■ **Dataset entries**:

<<<<

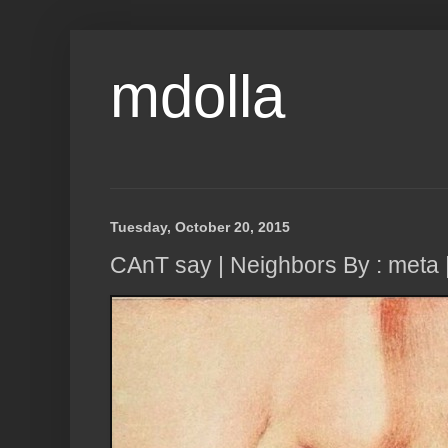
mdolla
Tuesday, October 20, 2015
CAnT say | Neighbors By : meta 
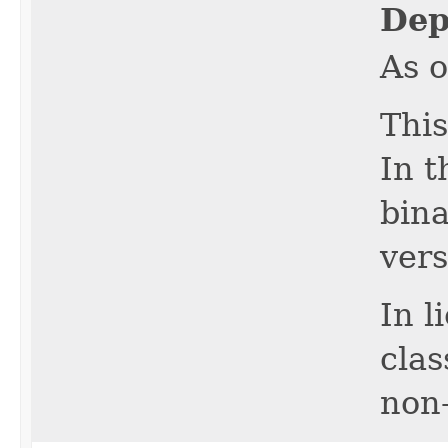
Dep
As o
This
In t
bina
vers
In l
cla
non-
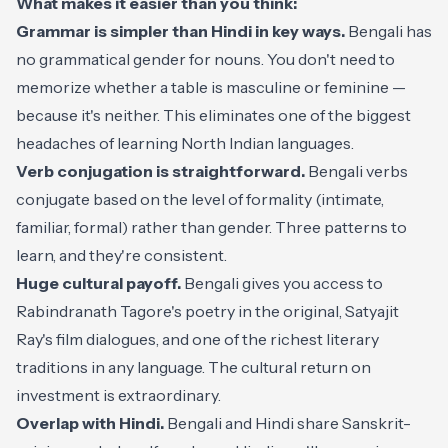
What makes it easier than you think:
Grammar is simpler than Hindi in key ways.
Bengali has
no grammatical gender for nouns. You don't need to
memorize whether a table is masculine or feminine —
because it's neither. This eliminates one of the biggest
headaches of learning North Indian languages.
Verb conjugation is straightforward.
Bengali verbs
conjugate based on the level of formality (intimate,
familiar, formal) rather than gender. Three patterns to
learn, and they're consistent.
Huge cultural payoff.
Bengali gives you access to
Rabindranath Tagore's poetry in the original, Satyajit
Ray's film dialogues, and one of the richest literary
traditions in any language. The cultural return on
investment is extraordinary.
Overlap with Hindi.
Bengali and Hindi share Sanskrit-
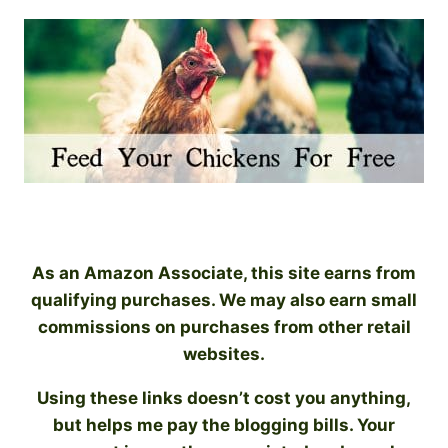
As an Amazon Associate, this site earns from
qualifying purchases. We may also earn small
commissions on purchases from other retail
websites.
Using these links doesn’t cost you anything,
but helps me pay the blogging bills. Your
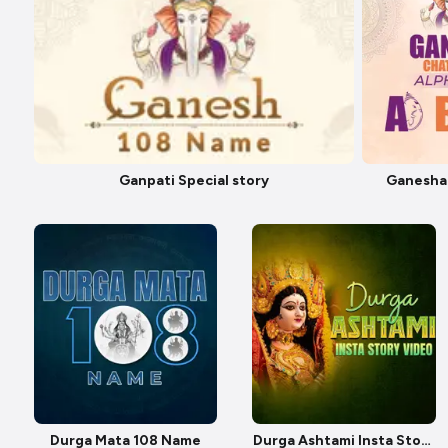
Ganpati Special story
Ganesha
Durga Mata 108 Name
Durga Ashtami Insta Story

>>>>

■ **Exercise directions**:
Please repeat the lines that run from the one holding "traditions in any" to the last line of the material, both included, exactly and without pictures.

■ **Exercise solution**:
traditions in any language. The cultural return on
investment is extraordinary.
Overlap with Hindi.
Bengali and Hindi share Sanskrit-
As an Amazon Associate, this site earns from
qualifying purchases. We may also earn small
commissions on purchases from other retail
websites.
Using these links doesn’t cost you anything,
but helps me pay the blogging bills. Your
Ganpati Special story
Ganesha
Durga Mata 108 Name
Durga Ashtami Insta Story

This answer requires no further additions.